Für die digitale Karte der inneren Augenhaut schnitten die Forscher aus Deutschland und den USA den Gewebewürfel in hauchdünne Scheiben und scannten die Schichten mit einem Elektronenmikroskop. Rechner werteten diese Schnitte aus. Da die Algorithmen des Programms bislang noch lückenhaft sind, justierten Studierende die Analyse in über 20 000 Arbeitsstunden nach.

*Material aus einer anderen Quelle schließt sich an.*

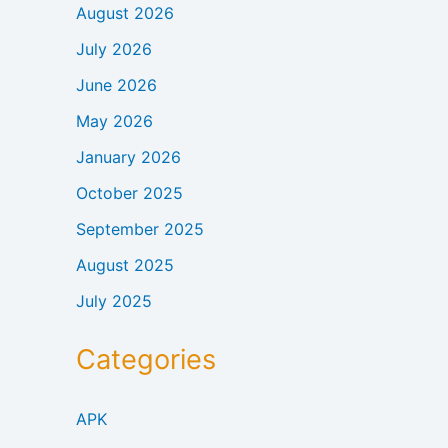
August 2026
July 2026
June 2026
May 2026
January 2026
October 2025
September 2025
August 2025
July 2025
Categories
APK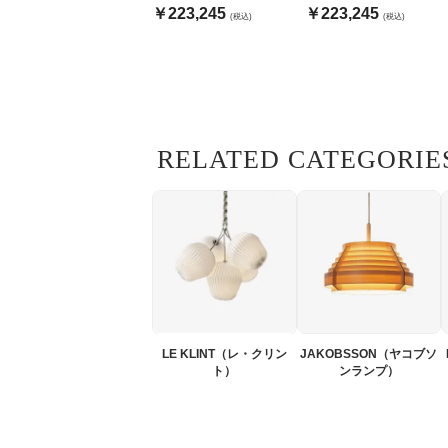
Dixon
Dixon
￥223,245
￥223,245
(税込)
(税込)
RELATED CATEGORIE
LE KLINT（レ・クリン
JAKOBSSON（ヤコブソ
ト）
ンランプ）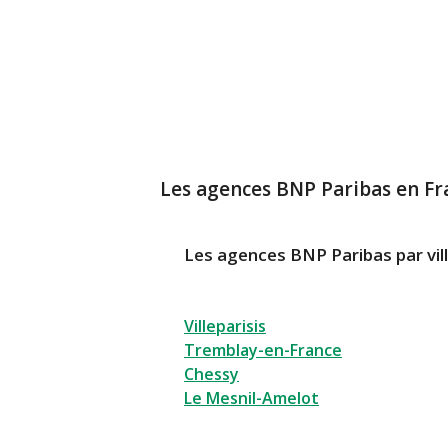
Les agences BNP Paribas en Fr
Les agences BNP Paribas par vil
Villeparisis
Tremblay-en-France
Chessy
Le Mesnil-Amelot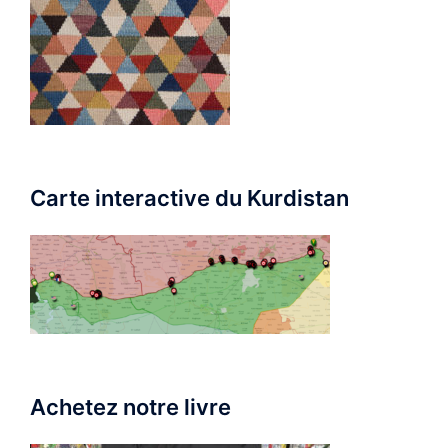
Carte interactive du Kurdistan
Achetez notre livre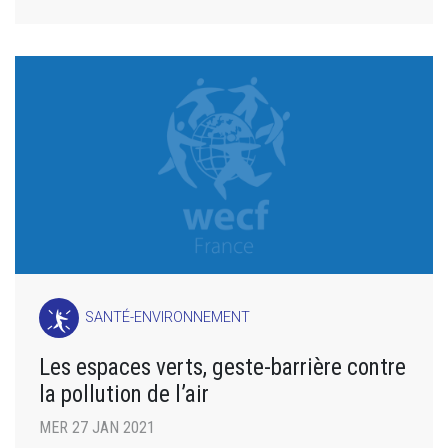
SANTÉ-ENVIRONNEMENT
Les espaces verts, geste-barrière contre
la pollution de l’air
MER 27 JAN 2021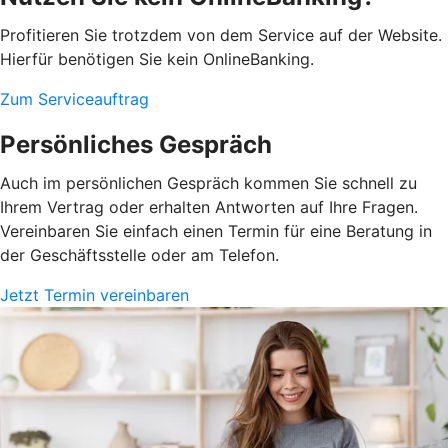
Profitieren Sie trotzdem von dem Service auf der Website.
Hierfür benötigen Sie kein OnlineBanking.
Zum Serviceauftrag
Persönliches Gespräch
Auch im persönlichen Gespräch kommen Sie schnell zu
Ihrem Vertrag oder erhalten Antworten auf Ihre Fragen.
Vereinbaren Sie einfach einen Termin für eine Beratung in
der Geschäftsstelle oder am Telefon.
Jetzt Termin vereinbaren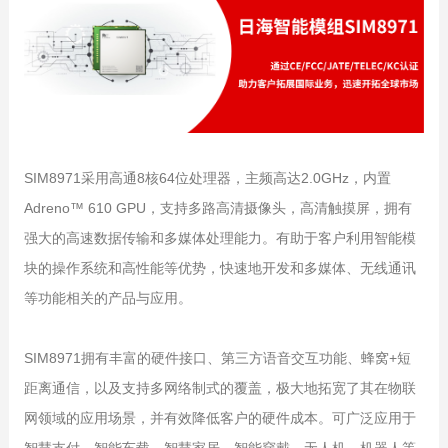
SIM8971采用高通8核64位处理器，主频高达2.0GHz，内置
Adreno™ 610 GPU，支持多路高清摄像头，高清触摸屏，拥有
强大的高速数据传输和多媒体处理能力。有助于客户利用智能模
块的操作系统和高性能等优势，快速地开发和多媒体、无线通讯
等功能相关的产品与应用。
SIM8971拥有丰富的硬件接口、第三方语音交互功能、蜂窝+短
距离通信，以及支持多网络制式的覆盖，极大地拓宽了其在物联
网领域的应用场景，并有效降低客户的硬件成本。可广泛应用于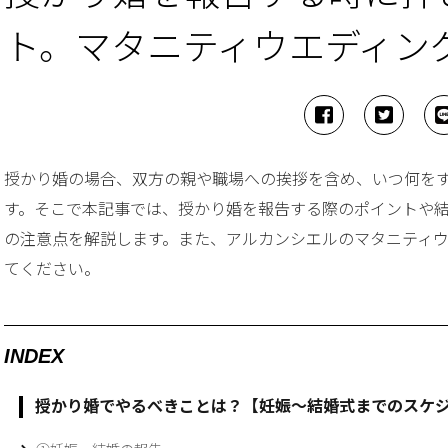
ト。マタニティウエディン
授かり婚の場合、双方の親や職場への挨拶を含め、いつ何を
す。そこで本記事では、授かり婚を報告する際のポイントや
の注意点を解説します。また、アルカンシエルのマタニティ
てください。
INDEX
授かり婚でやるべきことは？【妊娠～結婚式までのスケ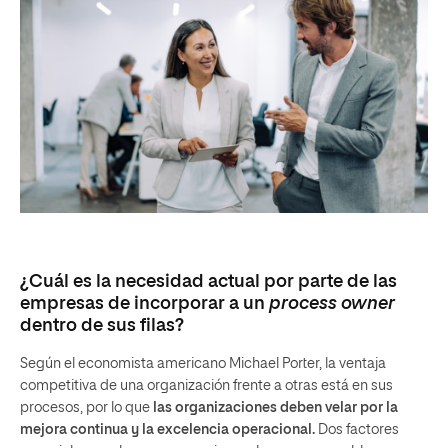
¿Cuál es la necesidad actual por parte de las
empresas de incorporar a un
process owner
dentro de sus filas?
Según el economista americano Michael Porter, la ventaja
competitiva de una organización frente a otras está en sus
procesos, por lo que
las organizaciones deben velar por la
mejora continua y la excelencia operacional.
Dos factores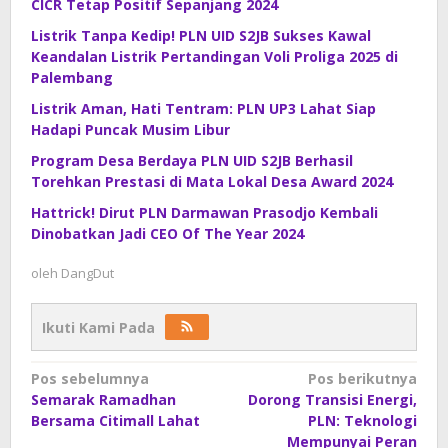
CICR Tetap Positif Sepanjang 2024
Listrik Tanpa Kedip! PLN UID S2JB Sukses Kawal
Keandalan Listrik Pertandingan Voli Proliga 2025 di
Palembang
Listrik Aman, Hati Tentram: PLN UP3 Lahat Siap
Hadapi Puncak Musim Libur
Program Desa Berdaya PLN UID S2JB Berhasil
Torehkan Prestasi di Mata Lokal Desa Award 2024
Hattrick! Dirut PLN Darmawan Prasodjo Kembali
Dinobatkan Jadi CEO Of The Year 2024
oleh
DangDut
Ikuti Kami Pada
Navigasi
Pos sebelumnya
Pos berikutnya
Semarak Ramadhan
Dorong Transisi Energi,
pos
Bersama Citimall Lahat
PLN: Teknologi
Mempunyai Peran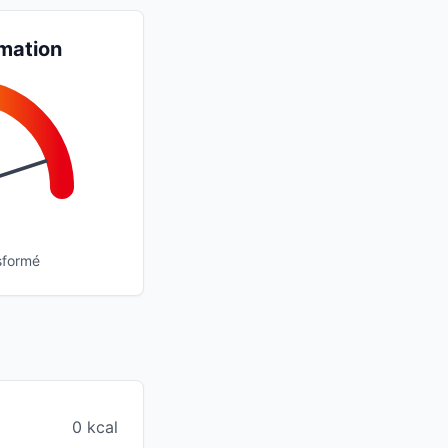
mation
sformé
0 kcal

Für den bisher kartierten Teil der Retina ließ sich entschlüsseln, welche Schaltkreise in der Netzhaut vorkommen und wie diese funktionieren. Dabei entdeckten die Forscher auch einen neuen Zelltyp aus der Klasse der Bipolarzellen. Die bislang unbekannten Neurone spielen vermutlich eine Rolle bei der Gewöhnung an veränderte Lichtverhältnisse.
Die Retina des Auges ist kein bloßer Fotoapparat, der Aufnahmen von der Außenwelt macht. In ihrem komplexen Netzwerk werden Sehreize sortiert, gefiltert, verrechnet und anschließend an das Gehirn weitergeleitet. Für die Forscher ist die erfolgreiche Rekonstruktion ein wichtiger Schritt, um das so genannte Konnektom zu vermessen – also die gesamten Verknüpfungen des Gehirns zum Beispiel einer Maus.
Dem Konnektom ist auch ein Team vom Howard Hughes Medical Institute bei der Taufliege Drosophila melanogaster auf der Spur [2]. Bei dem Insekt gelangt die optische Information vom Komplexauge über mehrere Schaltstellen in das Gehirn. In über 12 000 Stunden kartierten die Forscher 379 Neurone eines dieser Zentren und zeigten so, dass miteinander verknüpfte Neurone beim Bewegungssehen dieselbe Raumrichtung verarbeiteten.